And of course there wouldn’t be much of a story if things didn’t go terribly, terribly wrong.
Note : Many thanks to Netgalley, HarperCollins Publishers, and Harper Voyager for providing me an e-ARC of this title for review.
This book is definitely not going to be everyone’s cup of tea but I’ll mention first and foremost that it gets a 5/5 on Goodreads from me, issues and all, because the characterization and storyline had me consistently riveted. Finished the whole second half within a sitting. Even when imagery got murky, very out there, and almost beyond comprehension- I was always invested in the characters and happenings of this weird world. There is enthusiastic creativity in the telling of it, and astonishing development given the modest 300-some page count.
One disclosure first, and something that may inform my thoughts on certain aspects- I haven’t read much science fiction. Liked much of what I’ve tried, but am still muchly a stranger to those shores. This is a sort of science fiction/speculative fiction/fantasy hybrid with a thrust toward experimental world building rather than space exploration.
First, the writing style. First impression was positive. The narrative is told from two points of view with the main characters just entering adulthood. Though I’ve never seen it shelved as New Adult, I think this title could easily be ushered into that category due to the age of the main characters. This book is filled with terms unique to its world, presented on nearly every page. The writing feels thick due to this attention to detail and demands the reader to learn through context and process sometimes murky and otherworldly imagery. I finished this title in six hours but it felt longer and like it would consume more energy than a more rhythmical and flowy read would. Not a bad writing style by any means, but I could see it being too dense for some. What I do like is how eventful the pages are, to an almost chaotic degree late in the book where the author has so many ideas and pulls them off at a faster pace. The first half of this book is noticeably more orderly than the second half.

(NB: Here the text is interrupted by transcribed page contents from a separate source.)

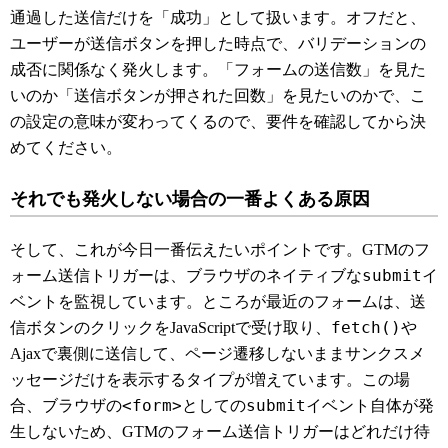
通過した送信だけを「成功」として扱います。オフだと、
ユーザーが送信ボタンを押した時点で、バリデーションの
成否に関係なく発火します。「フォームの送信数」を見た
いのか「送信ボタンが押された回数」を見たいのかで、こ
の設定の意味が変わってくるので、要件を確認してから決
めてください。
それでも発火しない場合の一番よくある原因
そして、これが今日一番伝えたいポイントです。GTMのフ
submit
ォーム送信トリガーは、ブラウザのネイティブな
イ
ベントを監視しています。ところが最近のフォームは、送
fetch()
信ボタンのクリックをJavaScriptで受け取り、
や
Ajaxで裏側に送信して、ページ遷移しないままサンクスメ
ッセージだけを表示するタイプが増えています。この場
<form>
submit
合、ブラウザの
としての
イベント自体が発
生しないため、GTMのフォーム送信トリガーはどれだけ待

Not related to the technical good and bad but I feel it’s important to mention sooner rather than later- this is a weird read. Almost challengingly so, with some gross passages and nearly inexplicable customs. This title takes place far, far in the future- where humanity and ways of life have evolved to an otherworldly degree. Cultural customs, food, ways of showing affection, pets, all sorts of nitty-gritty things are different in this world. Even simple travel involves characters navigating the flesh of a giant space creature. However, I loved how the things I didn’t like juxtaposed with what worked for a fascinating effect, encouraging one to empathize more with the world. An example of this, there is a space monster baby that probes one of the main character’s facial orifices as a way of bonding. I was pretty grossed out by the related descriptions but said baby is also an innocent creature whose life is being threatened. It still reaches out the heroine, perhaps not understanding that her species has been hurting it. I grew to feel for the strange little guy and wanted the main characters to successfully protect it.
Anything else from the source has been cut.